Vermögen & Unvermögen

Anlageberatung

Wie kommt man also zu Vermögen, und wie verwaltet man es? Nun, eine Möglichkeit ist, darüber einen Bestseller zu schreiben und Seminare zu veranstalten. Besser ist, erstmal einen genügend großen Zeitrahmen zu haben. Seinerzeit ging gerade die Debatte darüber los, daß die Renten in D nicht mehr gesichert wären. Banken und Investmentfirmen reagierten mit Angeboten von fonds-basierten Renten-Sparplänen. Zuerst sollte in ertragreichere Aktien-, kurz vor Erreichen des Rentenalters in sichere Anleihen-Fonds investiert und umgeschichtet werden. Das alles gemanaged von meist jungen Leuten, die weder Erfahrung noch Vermögen besitzen. Dabei investiert man monatlich kleine Mengen, egal wo die Kurse stehen. In der Baisse gut, zu Zeiten einer Hausse falsch. Sinnvoller kauft man in Crash-Situation.

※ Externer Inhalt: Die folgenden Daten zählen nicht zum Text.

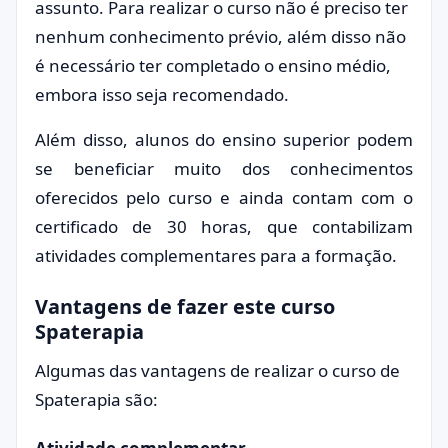
assunto. Para realizar o curso não é preciso ter
nenhum conhecimento prévio, além disso não
é necessário ter completado o ensino médio,
embora isso seja recomendado.
Além disso, alunos do ensino superior podem
se beneficiar muito dos conhecimentos
oferecidos pelo curso e ainda contam com o
certificado de 30 horas, que contabilizam
atividades complementares para a formação.
Vantagens de fazer este curso
Spaterapia
Algumas das vantagens de realizar o curso de
Spaterapia são:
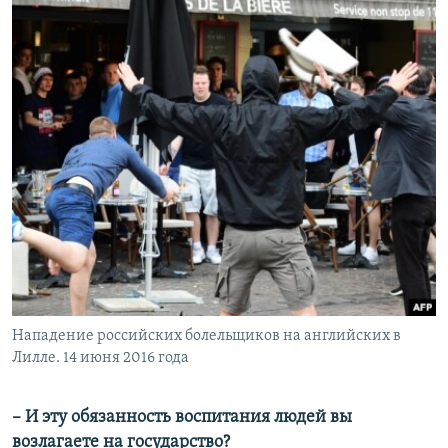
Нападение российских болельщиков на английских в
Лилле. 14 июня 2016 года
–​ И эту обязанность воспитания людей вы
возлагаете на государство?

Wer seinem Anlageberater traut, hat von vornherein schlechte Karten. Ein Angestellter der Commerzbank wollte mich mal über den richtigen Zeitpunkt des Verkaufs eines Zero-Bonds informieren, dessen Konstruktion ich nicht wirklich verstanden hatte. Dann brach er sich bei einem Ski-Unfall das Bein, und so wurde es auch für mich teuer. Den absoluten Tiefpunkt der Anlage-Beratung erfährt man jedoch bei provinziellen Sparkassen: Heute noch im Kuhstall, morgen Anlageberater. Im Jahre 2003 wurde meiner deutlich an Demenz leidenden 83jährigen Mutter von provisionsgierigen Mitarbeitern der Sparkasse Isernhagen eine Fonds-Vermögens-Verwaltung der Deka verkauft, obwohl sie zu diesem Zeitpunkt schon seit 3 Jahren eine echte Vermögens-Verwaltung bei der Deutschen Bank besaß. Schon diese konnte sie nicht verstehen. Zusätzlich wurde ihr ein Deka Bond-Fonds-Depot in Luxemburg aufgeschwatzt. Diese für eine 83jährige „mittelfristige", in doppelter Hinsicht Doppelanlage mit einem Aktienanteil von bis zu 30% war finanztechnisch völlig unsinnig und ist nur durch die Skrupellosigkeit der Verkäufer zu erklären. Hier wurde deutlich gegen Richtlinien und Rechtsvorschriften verstoßen, denn Verkäufer sind verpflichtet, protokollarisch sicherzustellen, daß dem Kunden die Chance gegeben wurde, den Vertrag zu begreifen. Unmöglich, daß den Mitarbeitern der Sparkasse das Unverständnis meiner Mutter und ihre völlige Hilflosigkeit in finanziellen Angelegenheiten verborgen blieb.
Zufällig entdeckte ich 2 Jahre nach ihrem Tode, daß die „Vermögensverwaltung“ nicht sondern der mir unbekannte Fonds aufgelöst worden war, und wandte mich erneut an die Sparkasse Hannover, die sich für den inzwischen durch Kursverlust entstandenen Schaden nicht verantwortlich fühlte, sondern deren Mitarbeiter in einer versehentlich an mich gesandten internen Email noch diskutierten, wie man von mir zusätzliche Gebühren fordern könne. Am Ende der Auseinandersetzung, die ich auch ohne Anwalt gewann, mußte die Sparkasse nicht nur den Kursverlust sondern auch den Zinsverlust für 2 Jahre ausgleichen. Finanzinstitute hocken ganz still auf einem Schatz aus von Erben unentdeckten Konten.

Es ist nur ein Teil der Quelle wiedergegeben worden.